O próprio Trump é casado com duas imigrantes: Ivana Zelníčková, da atual República Tcheca, e Melania Knauss, da Eslovênia. Apesar disso, suas políticas atuais contrastam com essa história. Desde seu retorno à Casa Branca, Trump intensificou uma campanha de enforcement imigratório que testa os limites do poder executivo, desafiando juízes federais e utilizando poderes especiais para deportar pessoas, cancelar vistos e transferir deportados para terceiros países.
Impactos na imigração e na percepção global
Em 2024, a imigração foi responsável pelo maior crescimento populacional dos EUA em 23 anos, com quase 2,8 milhões de imigrantes a mais do que em 2023, segundo o Censo dos EUA. A imigração respondeu por 84% do aumento de 3,3 milhões na população, sendo o único fator de crescimento em 16 estados, de acordo com o Brookings Institution.
Ainda assim, Trump e seus apoiadores veem a imigração, especialmente a irregular, como uma ameaça à segurança, empregos e cultura americana. Mesmo pessoas legalmente no país têm sido afetadas pelas políticas de Trump, o que gera receio entre visitantes em potencial.

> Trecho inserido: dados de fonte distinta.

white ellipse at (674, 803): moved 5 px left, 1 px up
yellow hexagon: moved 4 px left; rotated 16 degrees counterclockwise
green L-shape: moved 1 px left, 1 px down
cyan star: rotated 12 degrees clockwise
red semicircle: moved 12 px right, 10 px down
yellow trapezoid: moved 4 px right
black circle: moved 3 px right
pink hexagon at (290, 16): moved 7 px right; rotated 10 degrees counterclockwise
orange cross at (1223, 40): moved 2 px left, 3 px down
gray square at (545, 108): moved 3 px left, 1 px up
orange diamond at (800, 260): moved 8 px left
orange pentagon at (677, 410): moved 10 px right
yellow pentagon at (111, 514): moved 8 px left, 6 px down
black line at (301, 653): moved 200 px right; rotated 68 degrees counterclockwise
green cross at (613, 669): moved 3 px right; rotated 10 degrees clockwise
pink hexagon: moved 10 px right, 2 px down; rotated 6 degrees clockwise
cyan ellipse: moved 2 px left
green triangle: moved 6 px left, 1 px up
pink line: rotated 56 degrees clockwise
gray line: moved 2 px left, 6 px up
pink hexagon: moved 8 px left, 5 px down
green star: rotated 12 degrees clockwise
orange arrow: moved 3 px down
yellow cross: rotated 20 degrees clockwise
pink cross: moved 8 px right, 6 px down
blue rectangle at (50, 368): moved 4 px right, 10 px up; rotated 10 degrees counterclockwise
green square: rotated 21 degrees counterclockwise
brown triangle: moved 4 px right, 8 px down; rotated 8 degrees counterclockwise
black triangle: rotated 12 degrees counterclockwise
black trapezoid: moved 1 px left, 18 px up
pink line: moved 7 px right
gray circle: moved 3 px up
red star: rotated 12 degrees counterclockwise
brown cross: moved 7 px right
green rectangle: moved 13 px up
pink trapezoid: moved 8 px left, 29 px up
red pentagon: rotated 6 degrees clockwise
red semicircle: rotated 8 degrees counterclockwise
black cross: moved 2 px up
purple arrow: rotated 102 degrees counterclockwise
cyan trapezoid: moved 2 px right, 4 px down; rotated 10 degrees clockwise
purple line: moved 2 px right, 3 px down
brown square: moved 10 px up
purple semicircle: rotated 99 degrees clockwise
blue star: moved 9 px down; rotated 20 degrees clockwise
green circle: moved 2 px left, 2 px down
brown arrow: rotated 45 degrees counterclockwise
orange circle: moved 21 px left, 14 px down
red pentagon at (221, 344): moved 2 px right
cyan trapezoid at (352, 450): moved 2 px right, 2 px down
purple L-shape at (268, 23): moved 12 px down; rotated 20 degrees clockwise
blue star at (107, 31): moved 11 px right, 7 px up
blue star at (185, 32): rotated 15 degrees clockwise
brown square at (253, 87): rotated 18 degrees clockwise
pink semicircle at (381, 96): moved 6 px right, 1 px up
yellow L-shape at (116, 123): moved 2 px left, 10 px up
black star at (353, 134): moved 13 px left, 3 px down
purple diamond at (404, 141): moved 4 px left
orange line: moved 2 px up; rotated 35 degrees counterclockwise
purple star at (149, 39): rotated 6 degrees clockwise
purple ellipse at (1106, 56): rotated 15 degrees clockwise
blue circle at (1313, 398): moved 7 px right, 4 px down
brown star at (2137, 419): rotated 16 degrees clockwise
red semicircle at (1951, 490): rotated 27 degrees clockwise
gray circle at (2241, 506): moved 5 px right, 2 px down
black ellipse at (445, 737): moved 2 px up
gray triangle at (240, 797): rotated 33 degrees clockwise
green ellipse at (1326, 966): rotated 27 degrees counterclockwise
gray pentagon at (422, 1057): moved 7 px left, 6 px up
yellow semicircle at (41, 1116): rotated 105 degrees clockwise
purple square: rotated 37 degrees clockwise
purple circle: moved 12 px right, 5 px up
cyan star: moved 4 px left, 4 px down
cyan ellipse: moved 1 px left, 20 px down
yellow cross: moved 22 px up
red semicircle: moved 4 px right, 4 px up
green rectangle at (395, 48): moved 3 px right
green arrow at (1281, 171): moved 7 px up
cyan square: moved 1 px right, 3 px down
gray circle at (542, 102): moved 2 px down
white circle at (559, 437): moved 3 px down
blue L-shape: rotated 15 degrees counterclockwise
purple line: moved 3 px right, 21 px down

Uma pesquisa da AP-NORC, realizada em junho, mostrou que 46% dos adultos americanos aprovam a gestão de Trump na imigração, um índice superior ao de sua aprovação em economia e comércio.
Impacto no ensino superior
A Studyportals relatou uma queda de 50% nas visualizações semanais de páginas de programas acadêmicos nos EUA entre 5 de janeiro e o final de abril. Caso a tendência persista, países como Reino Unido e Austrália podem ganhar terreno. “Estudantes internacionais e suas famílias buscam previsibilidade e segurança ao escolher um destino para seu futuro”, afirmou Fanta Aw, CEO da NAFSA, que representa educadores internacionais. “As ações recentes do governo americano abalaram naturalmente a confiança nos Estados Unidos.”
Embora os EUA ainda sejam vistos como uma potência econômica, a pesquisa do Pew indica que mais países consideram a China como a principal economia global. As políticas de Trump podem intensificar a perda de estudantes internacionais e outros que se sentem ameaçados, sugerindo um futuro incerto para o “sonho americano”.
Reportagem da Associated Press, baseada em dados e entrevistas conduzidas em 2025.